======== Stored data ========

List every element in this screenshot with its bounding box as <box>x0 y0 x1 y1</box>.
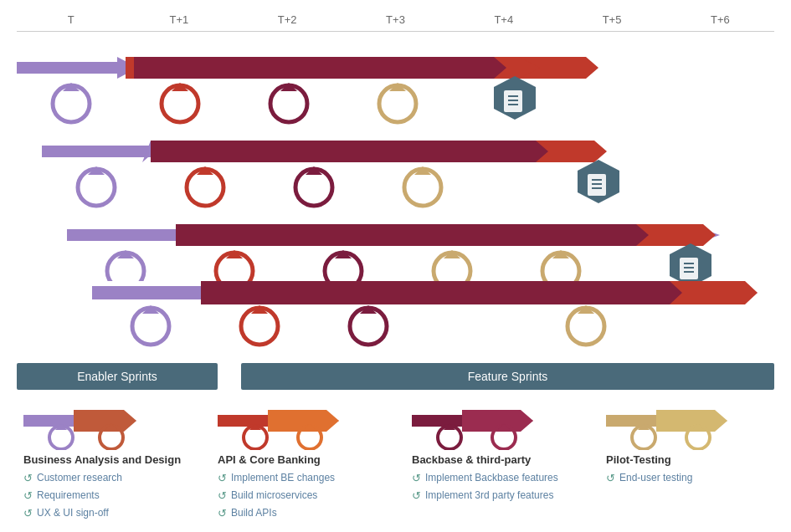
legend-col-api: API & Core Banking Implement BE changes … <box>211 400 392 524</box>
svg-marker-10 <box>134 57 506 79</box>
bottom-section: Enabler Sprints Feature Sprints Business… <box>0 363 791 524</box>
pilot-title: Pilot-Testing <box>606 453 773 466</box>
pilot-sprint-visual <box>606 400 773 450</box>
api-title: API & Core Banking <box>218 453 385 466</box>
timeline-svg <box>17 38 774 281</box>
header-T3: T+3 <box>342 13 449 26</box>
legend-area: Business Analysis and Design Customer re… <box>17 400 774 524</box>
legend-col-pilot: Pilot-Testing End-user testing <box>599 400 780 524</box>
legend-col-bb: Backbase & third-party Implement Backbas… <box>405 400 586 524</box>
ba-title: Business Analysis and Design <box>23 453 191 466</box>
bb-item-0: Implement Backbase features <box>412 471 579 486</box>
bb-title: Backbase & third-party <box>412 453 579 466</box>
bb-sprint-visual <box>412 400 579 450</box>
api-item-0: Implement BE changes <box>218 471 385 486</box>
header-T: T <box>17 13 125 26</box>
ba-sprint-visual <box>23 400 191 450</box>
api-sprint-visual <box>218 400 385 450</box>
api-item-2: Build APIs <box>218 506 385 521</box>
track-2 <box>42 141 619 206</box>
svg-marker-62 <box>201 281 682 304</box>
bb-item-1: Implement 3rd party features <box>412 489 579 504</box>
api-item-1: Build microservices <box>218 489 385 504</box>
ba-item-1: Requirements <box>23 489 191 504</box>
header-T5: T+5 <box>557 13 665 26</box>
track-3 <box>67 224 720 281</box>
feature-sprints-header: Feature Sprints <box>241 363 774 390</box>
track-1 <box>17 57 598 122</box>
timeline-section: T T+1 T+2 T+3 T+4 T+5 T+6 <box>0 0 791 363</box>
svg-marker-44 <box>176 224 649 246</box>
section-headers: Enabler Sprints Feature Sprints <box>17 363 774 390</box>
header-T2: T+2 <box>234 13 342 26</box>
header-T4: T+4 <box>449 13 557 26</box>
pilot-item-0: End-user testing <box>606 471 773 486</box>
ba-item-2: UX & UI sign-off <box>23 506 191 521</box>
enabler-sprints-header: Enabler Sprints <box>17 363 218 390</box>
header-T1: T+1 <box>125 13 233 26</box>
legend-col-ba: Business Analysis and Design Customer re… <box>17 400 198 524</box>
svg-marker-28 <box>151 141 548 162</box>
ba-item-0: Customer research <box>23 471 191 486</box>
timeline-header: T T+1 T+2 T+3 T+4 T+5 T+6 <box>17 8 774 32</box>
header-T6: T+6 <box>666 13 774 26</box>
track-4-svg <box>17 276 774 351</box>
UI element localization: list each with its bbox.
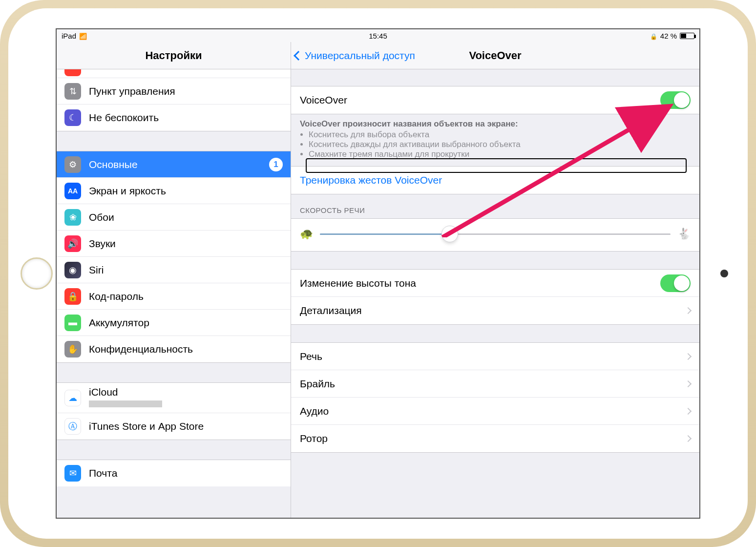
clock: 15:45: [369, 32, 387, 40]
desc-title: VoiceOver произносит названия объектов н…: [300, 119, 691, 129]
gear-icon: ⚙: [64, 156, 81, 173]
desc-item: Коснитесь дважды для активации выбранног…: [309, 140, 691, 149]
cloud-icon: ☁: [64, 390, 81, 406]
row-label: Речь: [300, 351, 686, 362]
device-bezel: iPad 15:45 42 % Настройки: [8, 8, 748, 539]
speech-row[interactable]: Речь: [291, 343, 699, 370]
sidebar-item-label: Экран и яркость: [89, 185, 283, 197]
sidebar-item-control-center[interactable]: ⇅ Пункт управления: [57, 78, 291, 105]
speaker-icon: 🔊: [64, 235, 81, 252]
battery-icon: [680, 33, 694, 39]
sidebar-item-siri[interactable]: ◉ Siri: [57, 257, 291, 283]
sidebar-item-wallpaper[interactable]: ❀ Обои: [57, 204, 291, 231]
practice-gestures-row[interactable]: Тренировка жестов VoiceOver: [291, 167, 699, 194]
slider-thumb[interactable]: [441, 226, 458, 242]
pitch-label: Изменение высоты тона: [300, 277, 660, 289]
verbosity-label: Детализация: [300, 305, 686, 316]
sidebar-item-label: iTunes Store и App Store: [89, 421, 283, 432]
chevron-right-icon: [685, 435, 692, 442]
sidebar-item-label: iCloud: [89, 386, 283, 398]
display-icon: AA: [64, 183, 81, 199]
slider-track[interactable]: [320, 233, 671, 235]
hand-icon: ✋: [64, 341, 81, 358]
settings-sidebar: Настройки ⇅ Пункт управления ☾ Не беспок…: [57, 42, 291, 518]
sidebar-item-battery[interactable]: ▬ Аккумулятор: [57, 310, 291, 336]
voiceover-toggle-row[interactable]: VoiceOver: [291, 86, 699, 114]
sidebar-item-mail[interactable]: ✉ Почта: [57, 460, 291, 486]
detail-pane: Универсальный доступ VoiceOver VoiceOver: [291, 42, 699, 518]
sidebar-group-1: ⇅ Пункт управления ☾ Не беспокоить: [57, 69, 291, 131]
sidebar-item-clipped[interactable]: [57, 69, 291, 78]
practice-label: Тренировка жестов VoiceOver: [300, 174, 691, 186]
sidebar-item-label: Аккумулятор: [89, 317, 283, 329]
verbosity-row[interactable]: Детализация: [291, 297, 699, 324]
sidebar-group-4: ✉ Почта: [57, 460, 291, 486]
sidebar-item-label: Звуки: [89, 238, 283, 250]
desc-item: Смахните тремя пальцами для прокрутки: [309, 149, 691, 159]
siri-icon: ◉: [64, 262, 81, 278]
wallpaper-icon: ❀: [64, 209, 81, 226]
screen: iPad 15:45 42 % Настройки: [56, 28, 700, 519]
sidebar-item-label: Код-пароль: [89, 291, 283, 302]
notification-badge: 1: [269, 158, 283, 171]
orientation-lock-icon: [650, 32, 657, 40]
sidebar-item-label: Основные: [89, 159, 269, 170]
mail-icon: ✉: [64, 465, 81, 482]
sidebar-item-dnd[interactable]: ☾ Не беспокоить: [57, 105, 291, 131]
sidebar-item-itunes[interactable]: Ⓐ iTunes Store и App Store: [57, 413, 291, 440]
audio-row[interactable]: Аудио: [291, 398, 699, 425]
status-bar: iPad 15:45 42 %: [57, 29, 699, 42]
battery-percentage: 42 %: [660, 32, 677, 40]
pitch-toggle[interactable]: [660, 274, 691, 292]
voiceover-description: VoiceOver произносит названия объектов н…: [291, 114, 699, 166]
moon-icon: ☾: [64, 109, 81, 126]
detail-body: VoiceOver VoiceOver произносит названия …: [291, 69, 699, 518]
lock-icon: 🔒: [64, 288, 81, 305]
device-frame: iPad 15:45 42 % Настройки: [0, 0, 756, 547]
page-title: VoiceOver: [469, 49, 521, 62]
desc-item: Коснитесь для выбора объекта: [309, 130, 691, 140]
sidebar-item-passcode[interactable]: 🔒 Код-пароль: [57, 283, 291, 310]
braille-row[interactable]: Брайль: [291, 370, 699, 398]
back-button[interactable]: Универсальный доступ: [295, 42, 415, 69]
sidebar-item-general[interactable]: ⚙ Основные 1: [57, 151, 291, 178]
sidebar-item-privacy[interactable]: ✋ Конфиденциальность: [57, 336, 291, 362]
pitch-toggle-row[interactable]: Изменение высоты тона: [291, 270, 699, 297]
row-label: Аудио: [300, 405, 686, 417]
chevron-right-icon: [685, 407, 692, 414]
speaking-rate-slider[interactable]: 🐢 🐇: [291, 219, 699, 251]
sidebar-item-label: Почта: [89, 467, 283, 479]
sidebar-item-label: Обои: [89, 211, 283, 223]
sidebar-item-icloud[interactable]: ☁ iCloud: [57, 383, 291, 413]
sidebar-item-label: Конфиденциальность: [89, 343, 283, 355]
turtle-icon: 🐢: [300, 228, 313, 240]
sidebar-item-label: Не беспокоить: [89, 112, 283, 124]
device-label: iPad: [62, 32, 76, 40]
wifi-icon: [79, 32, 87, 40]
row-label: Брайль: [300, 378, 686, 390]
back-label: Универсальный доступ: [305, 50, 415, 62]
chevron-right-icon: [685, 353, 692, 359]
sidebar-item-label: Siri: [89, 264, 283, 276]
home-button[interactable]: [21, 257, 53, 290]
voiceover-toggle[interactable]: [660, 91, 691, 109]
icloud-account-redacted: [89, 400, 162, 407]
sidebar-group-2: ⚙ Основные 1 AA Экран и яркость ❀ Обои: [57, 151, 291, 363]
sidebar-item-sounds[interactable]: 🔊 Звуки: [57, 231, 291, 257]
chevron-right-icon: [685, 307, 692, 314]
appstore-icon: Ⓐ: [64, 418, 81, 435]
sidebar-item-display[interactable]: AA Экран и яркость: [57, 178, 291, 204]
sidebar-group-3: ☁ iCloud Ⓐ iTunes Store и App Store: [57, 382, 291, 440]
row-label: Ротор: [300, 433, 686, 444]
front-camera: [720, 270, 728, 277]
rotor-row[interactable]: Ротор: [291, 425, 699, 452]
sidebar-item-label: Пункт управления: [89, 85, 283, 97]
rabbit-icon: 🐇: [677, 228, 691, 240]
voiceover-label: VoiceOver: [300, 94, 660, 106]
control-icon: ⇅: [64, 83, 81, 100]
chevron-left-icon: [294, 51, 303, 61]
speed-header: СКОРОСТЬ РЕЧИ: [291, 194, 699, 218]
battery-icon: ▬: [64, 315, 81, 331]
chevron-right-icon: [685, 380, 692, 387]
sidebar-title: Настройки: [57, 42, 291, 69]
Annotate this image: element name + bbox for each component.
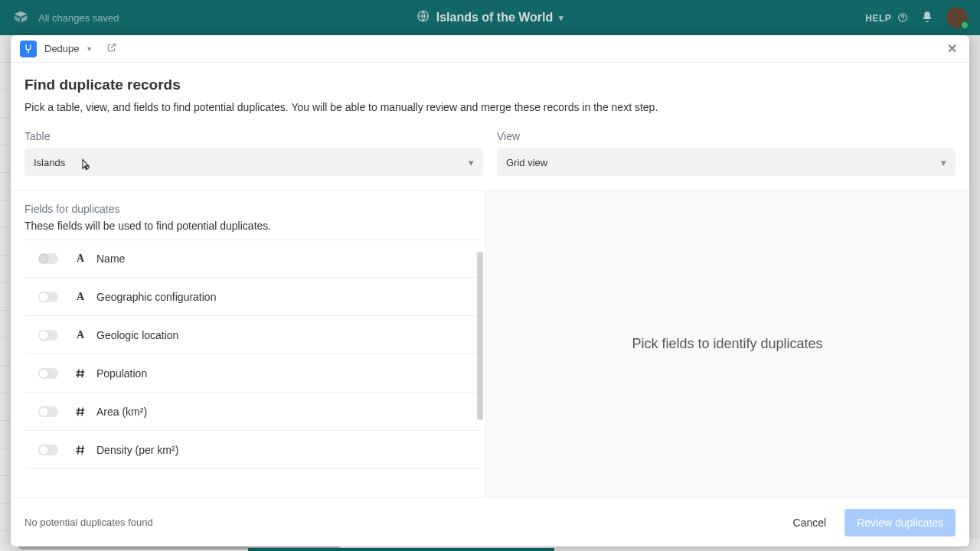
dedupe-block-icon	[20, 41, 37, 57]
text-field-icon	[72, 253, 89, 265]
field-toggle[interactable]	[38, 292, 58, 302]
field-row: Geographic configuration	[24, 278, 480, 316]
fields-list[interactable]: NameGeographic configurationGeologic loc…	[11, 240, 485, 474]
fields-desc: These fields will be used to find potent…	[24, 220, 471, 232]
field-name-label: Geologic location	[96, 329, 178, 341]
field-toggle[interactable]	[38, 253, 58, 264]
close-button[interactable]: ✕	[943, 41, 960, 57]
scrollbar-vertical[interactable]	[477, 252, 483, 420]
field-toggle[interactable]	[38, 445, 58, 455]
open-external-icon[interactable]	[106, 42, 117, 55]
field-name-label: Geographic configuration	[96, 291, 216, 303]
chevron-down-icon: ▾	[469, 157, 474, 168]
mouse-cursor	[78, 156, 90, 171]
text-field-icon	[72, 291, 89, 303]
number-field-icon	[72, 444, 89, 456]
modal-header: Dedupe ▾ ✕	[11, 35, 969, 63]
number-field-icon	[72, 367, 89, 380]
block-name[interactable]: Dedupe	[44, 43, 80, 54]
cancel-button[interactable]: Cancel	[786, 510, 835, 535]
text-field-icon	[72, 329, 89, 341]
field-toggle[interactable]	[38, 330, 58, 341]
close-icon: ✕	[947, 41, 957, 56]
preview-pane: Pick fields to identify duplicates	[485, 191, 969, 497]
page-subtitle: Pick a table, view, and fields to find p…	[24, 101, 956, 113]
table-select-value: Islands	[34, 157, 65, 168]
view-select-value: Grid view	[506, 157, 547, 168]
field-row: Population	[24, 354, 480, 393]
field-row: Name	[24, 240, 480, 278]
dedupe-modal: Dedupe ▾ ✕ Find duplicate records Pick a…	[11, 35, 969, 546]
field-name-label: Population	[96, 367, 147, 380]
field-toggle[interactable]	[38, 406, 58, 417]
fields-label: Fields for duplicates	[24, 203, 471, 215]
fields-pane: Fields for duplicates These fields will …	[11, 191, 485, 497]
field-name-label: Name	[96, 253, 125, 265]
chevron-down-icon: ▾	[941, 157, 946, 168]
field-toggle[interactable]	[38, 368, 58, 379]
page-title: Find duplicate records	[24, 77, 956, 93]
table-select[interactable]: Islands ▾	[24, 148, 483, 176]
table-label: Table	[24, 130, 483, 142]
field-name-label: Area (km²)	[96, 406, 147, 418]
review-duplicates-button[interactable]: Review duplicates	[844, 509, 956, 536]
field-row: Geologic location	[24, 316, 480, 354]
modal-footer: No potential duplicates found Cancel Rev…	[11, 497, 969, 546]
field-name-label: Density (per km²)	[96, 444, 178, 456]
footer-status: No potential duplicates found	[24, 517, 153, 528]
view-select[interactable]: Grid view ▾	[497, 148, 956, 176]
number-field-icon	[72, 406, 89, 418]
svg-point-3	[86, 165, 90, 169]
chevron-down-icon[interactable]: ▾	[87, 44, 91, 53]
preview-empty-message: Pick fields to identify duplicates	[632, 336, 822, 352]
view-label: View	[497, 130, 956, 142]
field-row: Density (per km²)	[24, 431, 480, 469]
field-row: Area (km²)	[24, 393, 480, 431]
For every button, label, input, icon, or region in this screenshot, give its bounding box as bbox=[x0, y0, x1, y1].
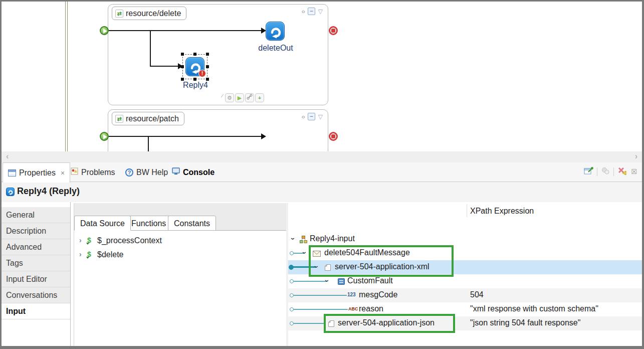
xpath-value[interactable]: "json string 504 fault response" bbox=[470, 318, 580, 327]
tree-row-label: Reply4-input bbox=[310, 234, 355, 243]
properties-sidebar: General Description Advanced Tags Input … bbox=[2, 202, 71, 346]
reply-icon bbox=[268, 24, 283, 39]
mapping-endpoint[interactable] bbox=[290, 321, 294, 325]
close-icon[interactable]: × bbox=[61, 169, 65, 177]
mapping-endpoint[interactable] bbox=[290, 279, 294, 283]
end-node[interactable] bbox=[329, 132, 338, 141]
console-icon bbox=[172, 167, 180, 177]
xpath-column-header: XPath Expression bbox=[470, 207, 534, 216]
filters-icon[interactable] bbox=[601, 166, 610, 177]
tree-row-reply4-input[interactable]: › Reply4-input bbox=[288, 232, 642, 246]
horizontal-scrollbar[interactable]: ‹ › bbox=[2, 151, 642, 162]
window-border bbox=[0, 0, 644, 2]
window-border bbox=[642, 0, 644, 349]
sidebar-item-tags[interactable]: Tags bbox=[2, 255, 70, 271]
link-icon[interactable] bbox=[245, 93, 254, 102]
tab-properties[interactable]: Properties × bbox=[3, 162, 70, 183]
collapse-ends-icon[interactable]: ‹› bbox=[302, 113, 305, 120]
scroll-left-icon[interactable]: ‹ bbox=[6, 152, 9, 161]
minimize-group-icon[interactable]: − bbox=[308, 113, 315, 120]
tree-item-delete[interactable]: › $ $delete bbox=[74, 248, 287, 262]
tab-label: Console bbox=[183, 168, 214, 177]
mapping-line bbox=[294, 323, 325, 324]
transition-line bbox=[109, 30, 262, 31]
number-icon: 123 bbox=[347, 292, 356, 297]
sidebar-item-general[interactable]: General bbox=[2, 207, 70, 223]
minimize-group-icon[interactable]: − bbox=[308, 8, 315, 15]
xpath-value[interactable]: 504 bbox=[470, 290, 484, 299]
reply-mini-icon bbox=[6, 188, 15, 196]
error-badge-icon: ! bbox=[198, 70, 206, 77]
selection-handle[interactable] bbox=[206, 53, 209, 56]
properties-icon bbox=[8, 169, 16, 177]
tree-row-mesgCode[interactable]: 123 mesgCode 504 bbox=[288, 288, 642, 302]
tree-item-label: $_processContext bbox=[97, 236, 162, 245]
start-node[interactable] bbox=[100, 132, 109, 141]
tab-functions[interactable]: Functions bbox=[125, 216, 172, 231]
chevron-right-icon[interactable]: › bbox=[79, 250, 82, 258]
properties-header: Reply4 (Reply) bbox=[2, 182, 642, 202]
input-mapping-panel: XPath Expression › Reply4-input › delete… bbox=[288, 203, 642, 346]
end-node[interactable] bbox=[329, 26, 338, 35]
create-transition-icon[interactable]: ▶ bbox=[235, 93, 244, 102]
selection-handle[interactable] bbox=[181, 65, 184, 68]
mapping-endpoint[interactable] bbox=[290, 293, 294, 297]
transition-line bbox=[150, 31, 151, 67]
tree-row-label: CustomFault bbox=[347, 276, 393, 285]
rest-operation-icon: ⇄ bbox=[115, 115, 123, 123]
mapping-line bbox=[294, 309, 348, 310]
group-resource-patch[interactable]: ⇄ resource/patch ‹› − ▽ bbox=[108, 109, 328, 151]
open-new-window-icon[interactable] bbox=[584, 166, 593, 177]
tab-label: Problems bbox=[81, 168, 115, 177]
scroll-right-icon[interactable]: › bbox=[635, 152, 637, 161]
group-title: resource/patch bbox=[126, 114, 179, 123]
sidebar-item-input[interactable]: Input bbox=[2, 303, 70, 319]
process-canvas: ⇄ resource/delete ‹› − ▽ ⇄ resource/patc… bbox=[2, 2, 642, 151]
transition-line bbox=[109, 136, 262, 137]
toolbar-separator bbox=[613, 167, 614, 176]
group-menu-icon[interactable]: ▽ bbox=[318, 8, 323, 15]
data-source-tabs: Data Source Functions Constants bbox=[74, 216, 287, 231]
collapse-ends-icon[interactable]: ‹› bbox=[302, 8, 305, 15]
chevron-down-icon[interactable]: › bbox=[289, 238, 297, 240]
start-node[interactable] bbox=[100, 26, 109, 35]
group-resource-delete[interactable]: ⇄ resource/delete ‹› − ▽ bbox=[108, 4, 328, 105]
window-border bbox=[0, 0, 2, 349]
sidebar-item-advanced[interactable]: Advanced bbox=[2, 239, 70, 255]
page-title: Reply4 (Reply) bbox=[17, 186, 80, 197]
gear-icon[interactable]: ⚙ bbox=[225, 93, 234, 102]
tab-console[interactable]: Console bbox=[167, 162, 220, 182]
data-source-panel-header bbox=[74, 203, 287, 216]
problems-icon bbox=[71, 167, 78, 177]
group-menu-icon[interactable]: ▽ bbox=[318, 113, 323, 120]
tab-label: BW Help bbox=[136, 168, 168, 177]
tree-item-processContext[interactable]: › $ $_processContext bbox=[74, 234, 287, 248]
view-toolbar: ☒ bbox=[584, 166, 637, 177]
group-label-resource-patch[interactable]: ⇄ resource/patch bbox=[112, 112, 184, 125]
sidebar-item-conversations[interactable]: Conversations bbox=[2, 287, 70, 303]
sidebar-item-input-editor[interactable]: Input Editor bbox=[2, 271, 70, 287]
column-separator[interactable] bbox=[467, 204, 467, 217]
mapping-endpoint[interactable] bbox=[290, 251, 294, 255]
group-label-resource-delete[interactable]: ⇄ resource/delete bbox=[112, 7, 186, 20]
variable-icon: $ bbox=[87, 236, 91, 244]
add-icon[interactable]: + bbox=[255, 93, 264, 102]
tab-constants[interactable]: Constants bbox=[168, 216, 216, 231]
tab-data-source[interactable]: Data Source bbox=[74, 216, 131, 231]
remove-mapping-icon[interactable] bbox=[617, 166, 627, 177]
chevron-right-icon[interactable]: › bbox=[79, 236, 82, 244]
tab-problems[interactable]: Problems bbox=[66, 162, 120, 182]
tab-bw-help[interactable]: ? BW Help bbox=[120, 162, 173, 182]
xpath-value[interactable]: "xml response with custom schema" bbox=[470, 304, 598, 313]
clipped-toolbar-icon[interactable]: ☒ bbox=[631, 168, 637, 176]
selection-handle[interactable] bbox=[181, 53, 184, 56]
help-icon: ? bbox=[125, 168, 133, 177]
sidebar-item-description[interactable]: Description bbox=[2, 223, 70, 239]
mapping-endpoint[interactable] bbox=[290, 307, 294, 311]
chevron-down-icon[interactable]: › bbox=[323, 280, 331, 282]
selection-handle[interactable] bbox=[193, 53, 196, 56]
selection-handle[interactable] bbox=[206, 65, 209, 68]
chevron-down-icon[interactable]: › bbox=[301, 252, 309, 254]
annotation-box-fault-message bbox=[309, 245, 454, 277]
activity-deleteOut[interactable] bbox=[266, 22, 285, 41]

========

Aim of the task: Using the listing above, show each line holding the string "Grid".

Task answer:
view-select-value: Grid view	[506, 157, 547, 168]
view-select[interactable]: Grid view ▾	[497, 148, 956, 176]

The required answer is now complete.